L'affirmation de ce principe est souvent très mal
comprise, mais vaille que vaille, le journaliste doit tenir bon, quitte
à être taxé de « vendu ». Qu'importe, si tel est
vraiment le prix à payer pour ne pas dé-professionnaliser ou
prostituer sa revue de presse.
On n'aura pas tout dit de la revue de presse tant qu'on n'aura
pas souligné qu'il s'agit d'un genre particulièrement sensible.
Il requiert de son réalisateur beaucoup de doigté et un sens
élevé de la responsabilité sociale. Certes, la
sélection des faits qu'il rapporte dans sa revue de presse ne sera
jamais neutre et totalement désincarnée, mais tout au moins, il
devra pratiquer le culte de la vérité. Aussi doit-il se garder de
servir de boucs émissaires à des querelles de clochers par
médias interposés.
A l'évidence, il y a là un gros risque de
dérapage qui fonde d'ailleurs la décision de certaines instances
africaines de régulation de la presse de suspendre la diffusion de la
revue de presse en période électorale. Une mesure ponctuelle
d'assainissement destinée à ne pas en rajouter à la
surenchère politique et d'assurer une équité des
médias vis-à-vis de toutes les sensibilités politiques
nationales.
1.6 Les audiences..., corvée de toutes les
corvées
La couverture des audiences présidentielles. Faites-en
l'objet d'un sondage et à l'unanimité, l'on vous dira combien cet
exercice est cassant, déprimant. A la limite, on peut s'en servir comme
punition envers journalistes paresseux et grincheux. C'est aussi le lot souvent
réservé aux stagiaires. On y perd énormément de
temps sans y apprendre grand-chose avec deux gros désagréments au
bout du rouleau : la fatigue et la faim. Professionnellement, c'est un
gâchis et les Rédactions gagneraient à
réorganiser le mode de couverture de cette
activité assez spécifique. Déjà, l'idée de
faire assurer cette tranche par les attachés de presse fait son chemin.

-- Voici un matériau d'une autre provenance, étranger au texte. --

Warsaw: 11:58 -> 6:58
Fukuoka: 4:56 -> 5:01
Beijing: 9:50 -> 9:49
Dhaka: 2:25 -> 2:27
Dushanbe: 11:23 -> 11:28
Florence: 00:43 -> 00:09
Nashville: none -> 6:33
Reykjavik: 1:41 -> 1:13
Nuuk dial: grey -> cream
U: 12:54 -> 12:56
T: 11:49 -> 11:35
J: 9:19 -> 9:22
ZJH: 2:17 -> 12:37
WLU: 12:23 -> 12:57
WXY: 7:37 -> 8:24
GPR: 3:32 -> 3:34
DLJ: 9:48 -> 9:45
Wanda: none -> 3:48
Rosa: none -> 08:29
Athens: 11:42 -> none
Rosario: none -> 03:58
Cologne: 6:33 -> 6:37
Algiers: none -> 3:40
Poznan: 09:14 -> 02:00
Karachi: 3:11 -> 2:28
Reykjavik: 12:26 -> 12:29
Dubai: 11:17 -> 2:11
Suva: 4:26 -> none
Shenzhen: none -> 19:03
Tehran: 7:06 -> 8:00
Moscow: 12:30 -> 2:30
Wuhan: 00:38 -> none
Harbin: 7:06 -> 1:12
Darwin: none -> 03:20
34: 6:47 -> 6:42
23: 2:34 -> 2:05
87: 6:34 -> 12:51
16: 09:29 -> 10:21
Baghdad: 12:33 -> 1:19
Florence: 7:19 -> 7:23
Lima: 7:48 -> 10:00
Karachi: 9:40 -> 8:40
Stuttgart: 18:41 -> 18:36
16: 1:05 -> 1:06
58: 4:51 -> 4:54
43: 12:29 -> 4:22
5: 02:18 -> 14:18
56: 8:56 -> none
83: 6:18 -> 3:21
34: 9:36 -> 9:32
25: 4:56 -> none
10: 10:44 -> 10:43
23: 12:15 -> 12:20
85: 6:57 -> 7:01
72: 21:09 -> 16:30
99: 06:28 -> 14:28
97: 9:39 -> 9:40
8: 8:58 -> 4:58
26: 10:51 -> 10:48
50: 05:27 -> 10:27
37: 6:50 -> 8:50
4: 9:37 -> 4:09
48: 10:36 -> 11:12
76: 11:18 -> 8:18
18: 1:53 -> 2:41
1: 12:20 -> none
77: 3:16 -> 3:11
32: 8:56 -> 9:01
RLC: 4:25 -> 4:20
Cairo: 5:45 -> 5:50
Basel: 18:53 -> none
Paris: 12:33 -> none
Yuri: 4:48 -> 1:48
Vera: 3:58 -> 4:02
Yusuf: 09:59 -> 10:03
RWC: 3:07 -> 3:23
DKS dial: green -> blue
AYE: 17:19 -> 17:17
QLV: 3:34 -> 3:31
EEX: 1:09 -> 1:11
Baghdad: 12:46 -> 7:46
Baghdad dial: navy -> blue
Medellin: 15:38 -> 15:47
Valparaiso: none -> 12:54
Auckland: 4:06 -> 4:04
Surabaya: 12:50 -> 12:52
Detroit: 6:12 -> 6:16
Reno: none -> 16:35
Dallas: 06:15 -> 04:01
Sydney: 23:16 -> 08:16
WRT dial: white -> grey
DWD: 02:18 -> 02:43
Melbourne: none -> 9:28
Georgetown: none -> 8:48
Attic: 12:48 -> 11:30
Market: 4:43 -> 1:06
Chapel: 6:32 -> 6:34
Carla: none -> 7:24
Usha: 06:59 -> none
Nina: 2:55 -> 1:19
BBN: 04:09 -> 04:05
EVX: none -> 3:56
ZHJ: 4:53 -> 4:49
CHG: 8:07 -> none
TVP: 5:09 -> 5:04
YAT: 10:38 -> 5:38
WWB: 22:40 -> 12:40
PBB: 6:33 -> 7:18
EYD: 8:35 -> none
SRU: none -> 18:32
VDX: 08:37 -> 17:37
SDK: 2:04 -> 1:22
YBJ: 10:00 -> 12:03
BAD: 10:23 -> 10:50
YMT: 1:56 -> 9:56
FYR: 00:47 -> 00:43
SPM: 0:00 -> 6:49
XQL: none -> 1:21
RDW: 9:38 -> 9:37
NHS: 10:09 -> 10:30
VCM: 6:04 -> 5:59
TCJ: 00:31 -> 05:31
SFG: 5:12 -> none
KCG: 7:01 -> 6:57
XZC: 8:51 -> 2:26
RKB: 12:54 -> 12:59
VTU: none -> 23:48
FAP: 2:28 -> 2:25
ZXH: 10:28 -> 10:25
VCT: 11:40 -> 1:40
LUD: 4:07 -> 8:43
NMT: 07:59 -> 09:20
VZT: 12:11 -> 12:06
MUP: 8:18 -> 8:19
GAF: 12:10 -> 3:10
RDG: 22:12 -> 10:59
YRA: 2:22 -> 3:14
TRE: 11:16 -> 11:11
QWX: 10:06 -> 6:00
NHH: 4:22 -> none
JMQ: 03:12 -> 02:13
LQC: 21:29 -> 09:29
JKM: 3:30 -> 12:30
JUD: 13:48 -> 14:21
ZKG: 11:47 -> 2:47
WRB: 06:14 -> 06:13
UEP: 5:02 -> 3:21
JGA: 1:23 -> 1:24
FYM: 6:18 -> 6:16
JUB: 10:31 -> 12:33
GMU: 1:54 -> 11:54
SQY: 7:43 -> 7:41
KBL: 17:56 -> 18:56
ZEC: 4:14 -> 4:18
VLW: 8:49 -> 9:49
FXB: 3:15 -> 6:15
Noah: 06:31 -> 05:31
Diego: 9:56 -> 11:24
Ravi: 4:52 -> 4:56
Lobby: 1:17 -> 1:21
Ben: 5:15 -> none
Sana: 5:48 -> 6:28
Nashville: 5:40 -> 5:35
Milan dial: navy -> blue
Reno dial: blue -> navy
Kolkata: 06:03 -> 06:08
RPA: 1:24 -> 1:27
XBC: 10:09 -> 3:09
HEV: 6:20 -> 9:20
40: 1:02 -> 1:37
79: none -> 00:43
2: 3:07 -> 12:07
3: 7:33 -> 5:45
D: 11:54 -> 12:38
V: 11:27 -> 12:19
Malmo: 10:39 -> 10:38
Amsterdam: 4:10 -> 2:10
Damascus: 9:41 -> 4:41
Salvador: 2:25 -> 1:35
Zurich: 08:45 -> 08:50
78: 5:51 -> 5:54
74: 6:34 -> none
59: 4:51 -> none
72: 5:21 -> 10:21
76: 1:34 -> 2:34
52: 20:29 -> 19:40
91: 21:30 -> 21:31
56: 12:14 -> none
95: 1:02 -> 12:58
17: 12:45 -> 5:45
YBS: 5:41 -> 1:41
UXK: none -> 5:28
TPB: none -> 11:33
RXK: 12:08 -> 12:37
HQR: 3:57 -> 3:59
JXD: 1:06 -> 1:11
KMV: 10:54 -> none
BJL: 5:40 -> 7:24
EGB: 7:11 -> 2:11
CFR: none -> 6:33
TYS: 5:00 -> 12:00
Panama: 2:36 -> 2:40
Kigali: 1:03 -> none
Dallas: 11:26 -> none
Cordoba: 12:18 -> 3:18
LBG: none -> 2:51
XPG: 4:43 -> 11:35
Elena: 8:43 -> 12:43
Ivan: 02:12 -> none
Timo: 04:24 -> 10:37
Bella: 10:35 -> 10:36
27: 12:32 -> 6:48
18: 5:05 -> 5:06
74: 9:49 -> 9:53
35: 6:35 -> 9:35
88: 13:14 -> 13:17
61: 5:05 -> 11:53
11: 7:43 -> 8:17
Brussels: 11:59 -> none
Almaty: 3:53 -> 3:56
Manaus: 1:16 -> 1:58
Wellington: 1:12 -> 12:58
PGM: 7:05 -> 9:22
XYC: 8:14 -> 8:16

Et ceci, pour la bonne raison, qu'il est plus juste que celui qui
s'échine à la tâche, ne soit pas différent de celui
qui poussera le cri de la victoire.
1.7 La préparation des éditions du
journal
On ne saura jamais quelle est la durée moyenne requise
pour préparer un bon journal. La gestion du temps reste la chose la
moins bien partagée dans les rédactions. De la conférence
de rédaction tenue généralement entre 8h30 et 9h, à
la présentation du journal en studio autour de 13 h, le temps
paraît a priori serré pour sélectionner les
dépêches du jour, les traiter, faire certains enregistrements
(interviews, commentaires ou revues de presse), vérifier quelques
informations au téléphone ou sur le terrain, assurer le montage
des duplex, discours et autres déclarations recueillis à
l'occasion des séminaires, relire les reportages, calibrer l'ensemble du
journal, établir le conducteur, rédiger et fignoler les
titres.
Cet enchaînement d'étapes laisse penser à
une masse énorme de travail. Et c'est bien le cas de le dire. Ce qui en
principe ne devrait laisser le moindre répit aux équipes du
journal. Mais c'est mal connaître les journalistes que de vouloir les
astreindre à un régime ou à une posture de bureaucrate.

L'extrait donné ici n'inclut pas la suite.